►

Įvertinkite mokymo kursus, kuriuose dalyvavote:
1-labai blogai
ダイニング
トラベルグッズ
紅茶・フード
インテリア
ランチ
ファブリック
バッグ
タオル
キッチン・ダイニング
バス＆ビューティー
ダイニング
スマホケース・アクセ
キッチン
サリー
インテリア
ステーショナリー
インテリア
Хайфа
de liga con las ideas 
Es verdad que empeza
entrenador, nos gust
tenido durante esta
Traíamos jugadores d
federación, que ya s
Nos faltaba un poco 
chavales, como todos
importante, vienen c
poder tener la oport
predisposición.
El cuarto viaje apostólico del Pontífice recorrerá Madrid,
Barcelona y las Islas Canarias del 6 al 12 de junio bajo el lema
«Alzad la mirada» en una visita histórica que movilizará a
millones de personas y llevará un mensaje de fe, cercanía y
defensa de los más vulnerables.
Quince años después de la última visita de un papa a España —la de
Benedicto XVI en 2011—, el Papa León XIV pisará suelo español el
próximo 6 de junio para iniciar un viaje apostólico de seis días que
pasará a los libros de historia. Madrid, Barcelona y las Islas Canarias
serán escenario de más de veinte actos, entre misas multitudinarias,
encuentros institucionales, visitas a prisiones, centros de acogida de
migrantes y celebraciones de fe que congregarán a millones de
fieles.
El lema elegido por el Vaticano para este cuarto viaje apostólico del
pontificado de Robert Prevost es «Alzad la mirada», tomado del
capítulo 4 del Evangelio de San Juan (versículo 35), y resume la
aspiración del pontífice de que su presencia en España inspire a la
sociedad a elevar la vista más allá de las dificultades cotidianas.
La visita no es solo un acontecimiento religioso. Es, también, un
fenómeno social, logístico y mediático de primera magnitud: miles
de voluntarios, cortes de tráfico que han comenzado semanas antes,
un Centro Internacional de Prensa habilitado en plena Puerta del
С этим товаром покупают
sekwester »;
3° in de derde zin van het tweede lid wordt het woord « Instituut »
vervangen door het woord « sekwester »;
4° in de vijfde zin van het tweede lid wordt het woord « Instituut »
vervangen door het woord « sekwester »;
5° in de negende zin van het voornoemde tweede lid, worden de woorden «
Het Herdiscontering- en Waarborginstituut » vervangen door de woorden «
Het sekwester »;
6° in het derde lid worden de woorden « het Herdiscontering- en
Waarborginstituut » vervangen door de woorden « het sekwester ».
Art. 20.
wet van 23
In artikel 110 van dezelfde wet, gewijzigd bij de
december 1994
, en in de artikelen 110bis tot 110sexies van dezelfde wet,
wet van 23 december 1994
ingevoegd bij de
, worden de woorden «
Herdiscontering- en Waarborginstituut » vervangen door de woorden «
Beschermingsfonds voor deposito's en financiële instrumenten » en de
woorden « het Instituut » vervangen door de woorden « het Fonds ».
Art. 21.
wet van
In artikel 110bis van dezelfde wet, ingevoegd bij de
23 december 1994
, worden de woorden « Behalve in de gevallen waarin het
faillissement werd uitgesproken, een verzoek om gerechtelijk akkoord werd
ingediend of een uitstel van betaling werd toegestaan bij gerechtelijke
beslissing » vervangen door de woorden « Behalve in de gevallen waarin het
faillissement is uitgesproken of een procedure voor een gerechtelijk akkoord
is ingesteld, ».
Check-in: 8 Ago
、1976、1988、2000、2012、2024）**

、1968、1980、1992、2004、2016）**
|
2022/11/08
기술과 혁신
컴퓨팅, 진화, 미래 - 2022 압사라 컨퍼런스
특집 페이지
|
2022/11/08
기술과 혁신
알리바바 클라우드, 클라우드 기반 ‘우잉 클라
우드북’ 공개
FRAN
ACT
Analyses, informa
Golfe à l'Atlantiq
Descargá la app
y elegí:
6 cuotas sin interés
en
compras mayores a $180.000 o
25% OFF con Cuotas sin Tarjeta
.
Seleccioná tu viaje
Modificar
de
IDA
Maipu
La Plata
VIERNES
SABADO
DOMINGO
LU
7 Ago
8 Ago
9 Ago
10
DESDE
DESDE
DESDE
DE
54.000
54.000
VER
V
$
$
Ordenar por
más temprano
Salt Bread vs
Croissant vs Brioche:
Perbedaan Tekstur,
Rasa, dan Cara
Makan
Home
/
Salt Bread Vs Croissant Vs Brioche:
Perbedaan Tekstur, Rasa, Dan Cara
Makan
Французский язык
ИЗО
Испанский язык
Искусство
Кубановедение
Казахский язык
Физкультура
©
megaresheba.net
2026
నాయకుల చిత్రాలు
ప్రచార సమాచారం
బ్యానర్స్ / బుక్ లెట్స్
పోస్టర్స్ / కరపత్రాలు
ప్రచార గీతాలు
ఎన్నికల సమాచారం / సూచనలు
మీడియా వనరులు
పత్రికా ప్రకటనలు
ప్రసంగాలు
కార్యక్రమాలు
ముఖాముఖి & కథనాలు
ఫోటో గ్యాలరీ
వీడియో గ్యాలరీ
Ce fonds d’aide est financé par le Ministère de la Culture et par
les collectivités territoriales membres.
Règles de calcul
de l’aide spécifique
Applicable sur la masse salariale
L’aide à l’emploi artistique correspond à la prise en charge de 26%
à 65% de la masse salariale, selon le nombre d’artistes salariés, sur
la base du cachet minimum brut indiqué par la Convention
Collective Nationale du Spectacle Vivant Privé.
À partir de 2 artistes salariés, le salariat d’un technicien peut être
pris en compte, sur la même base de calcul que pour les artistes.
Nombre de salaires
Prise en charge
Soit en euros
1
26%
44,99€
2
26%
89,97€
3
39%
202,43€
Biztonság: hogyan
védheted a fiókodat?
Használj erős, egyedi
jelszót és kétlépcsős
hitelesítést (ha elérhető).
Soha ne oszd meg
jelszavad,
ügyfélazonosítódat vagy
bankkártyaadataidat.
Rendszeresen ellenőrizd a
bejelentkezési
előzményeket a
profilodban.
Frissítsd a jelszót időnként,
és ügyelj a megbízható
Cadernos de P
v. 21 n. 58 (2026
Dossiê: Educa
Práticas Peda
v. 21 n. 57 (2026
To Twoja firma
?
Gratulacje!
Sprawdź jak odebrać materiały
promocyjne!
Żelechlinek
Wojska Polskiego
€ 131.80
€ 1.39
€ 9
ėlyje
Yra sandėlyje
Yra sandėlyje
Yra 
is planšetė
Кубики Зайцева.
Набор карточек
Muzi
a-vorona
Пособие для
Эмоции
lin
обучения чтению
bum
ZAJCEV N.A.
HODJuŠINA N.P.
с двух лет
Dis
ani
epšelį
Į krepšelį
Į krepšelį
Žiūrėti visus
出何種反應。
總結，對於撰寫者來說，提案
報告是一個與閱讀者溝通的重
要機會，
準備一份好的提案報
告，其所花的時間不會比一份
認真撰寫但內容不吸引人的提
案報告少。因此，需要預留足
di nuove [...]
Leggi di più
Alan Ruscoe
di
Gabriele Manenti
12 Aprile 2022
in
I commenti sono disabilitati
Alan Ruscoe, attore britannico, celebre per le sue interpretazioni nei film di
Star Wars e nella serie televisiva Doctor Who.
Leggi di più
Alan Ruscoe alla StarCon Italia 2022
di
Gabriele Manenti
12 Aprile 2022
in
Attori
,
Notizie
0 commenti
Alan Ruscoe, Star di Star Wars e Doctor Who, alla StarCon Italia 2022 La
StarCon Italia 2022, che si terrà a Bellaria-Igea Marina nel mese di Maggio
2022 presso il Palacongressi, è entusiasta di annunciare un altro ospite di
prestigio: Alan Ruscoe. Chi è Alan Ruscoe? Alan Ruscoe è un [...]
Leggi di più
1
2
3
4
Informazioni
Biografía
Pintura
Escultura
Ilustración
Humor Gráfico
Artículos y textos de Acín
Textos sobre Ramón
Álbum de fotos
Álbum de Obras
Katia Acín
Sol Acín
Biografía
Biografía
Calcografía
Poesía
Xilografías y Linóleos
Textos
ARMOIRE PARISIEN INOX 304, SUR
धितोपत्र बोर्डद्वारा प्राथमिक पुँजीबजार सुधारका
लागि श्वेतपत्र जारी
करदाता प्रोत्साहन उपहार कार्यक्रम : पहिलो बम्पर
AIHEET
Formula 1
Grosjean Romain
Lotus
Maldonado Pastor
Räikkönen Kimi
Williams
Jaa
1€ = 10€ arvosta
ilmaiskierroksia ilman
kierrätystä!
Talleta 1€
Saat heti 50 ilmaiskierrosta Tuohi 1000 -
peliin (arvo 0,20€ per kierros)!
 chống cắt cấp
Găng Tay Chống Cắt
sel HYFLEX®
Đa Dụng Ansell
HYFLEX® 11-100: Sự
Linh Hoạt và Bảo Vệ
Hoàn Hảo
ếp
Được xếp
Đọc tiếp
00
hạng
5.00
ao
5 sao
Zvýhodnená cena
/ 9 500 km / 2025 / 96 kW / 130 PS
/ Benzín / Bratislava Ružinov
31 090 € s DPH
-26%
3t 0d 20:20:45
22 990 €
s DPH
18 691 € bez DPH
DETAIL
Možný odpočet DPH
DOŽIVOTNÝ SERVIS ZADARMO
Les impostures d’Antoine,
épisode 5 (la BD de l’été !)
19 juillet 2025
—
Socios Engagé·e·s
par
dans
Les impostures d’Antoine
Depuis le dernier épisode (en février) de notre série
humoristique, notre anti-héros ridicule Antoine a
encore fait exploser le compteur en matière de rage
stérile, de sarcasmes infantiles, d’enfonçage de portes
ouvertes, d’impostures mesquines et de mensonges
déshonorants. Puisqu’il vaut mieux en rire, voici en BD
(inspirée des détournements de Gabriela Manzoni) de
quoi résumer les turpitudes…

◄

▶ [Exercise requirements]: Please output the exact lines of the records above, beginning with the first and stopping after the line that holds "5° in de negende", and nothing else.

▶ [Output of the exercise]:
Įvertinkite mokymo kursus, kuriuose dalyvavote:
1-labai blogai
ダイニング
トラベルグッズ
紅茶・フード
インテリア
ランチ
ファブリック
バッグ
タオル
キッチン・ダイニング
バス＆ビューティー
ダイニング
スマホケース・アクセ
キッチン
サリー
インテリア
ステーショナリー
インテリア
Хайфа
de liga con las ideas 
Es verdad que empeza
entrenador, nos gust
tenido durante esta
Traíamos jugadores d
federación, que ya s
Nos faltaba un poco 
chavales, como todos
importante, vienen c
poder tener la oport
predisposición.
El cuarto viaje apostólico del Pontífice recorrerá Madrid,
Barcelona y las Islas Canarias del 6 al 12 de junio bajo el lema
«Alzad la mirada» en una visita histórica que movilizará a
millones de personas y llevará un mensaje de fe, cercanía y
defensa de los más vulnerables.
Quince años después de la última visita de un papa a España —la de
Benedicto XVI en 2011—, el Papa León XIV pisará suelo español el
próximo 6 de junio para iniciar un viaje apostólico de seis días que
pasará a los libros de historia. Madrid, Barcelona y las Islas Canarias
serán escenario de más de veinte actos, entre misas multitudinarias,
encuentros institucionales, visitas a prisiones, centros de acogida de
migrantes y celebraciones de fe que congregarán a millones de
fieles.
El lema elegido por el Vaticano para este cuarto viaje apostólico del
pontificado de Robert Prevost es «Alzad la mirada», tomado del
capítulo 4 del Evangelio de San Juan (versículo 35), y resume la
aspiración del pontífice de que su presencia en España inspire a la
sociedad a elevar la vista más allá de las dificultades cotidianas.
La visita no es solo un acontecimiento religioso. Es, también, un
fenómeno social, logístico y mediático de primera magnitud: miles
de voluntarios, cortes de tráfico que han comenzado semanas antes,
un Centro Internacional de Prensa habilitado en plena Puerta del
С этим товаром покупают
sekwester »;
3° in de derde zin van het tweede lid wordt het woord « Instituut »
vervangen door het woord « sekwester »;
4° in de vijfde zin van het tweede lid wordt het woord « Instituut »
vervangen door het woord « sekwester »;
5° in de negende zin van het voornoemde tweede lid, worden de woorden «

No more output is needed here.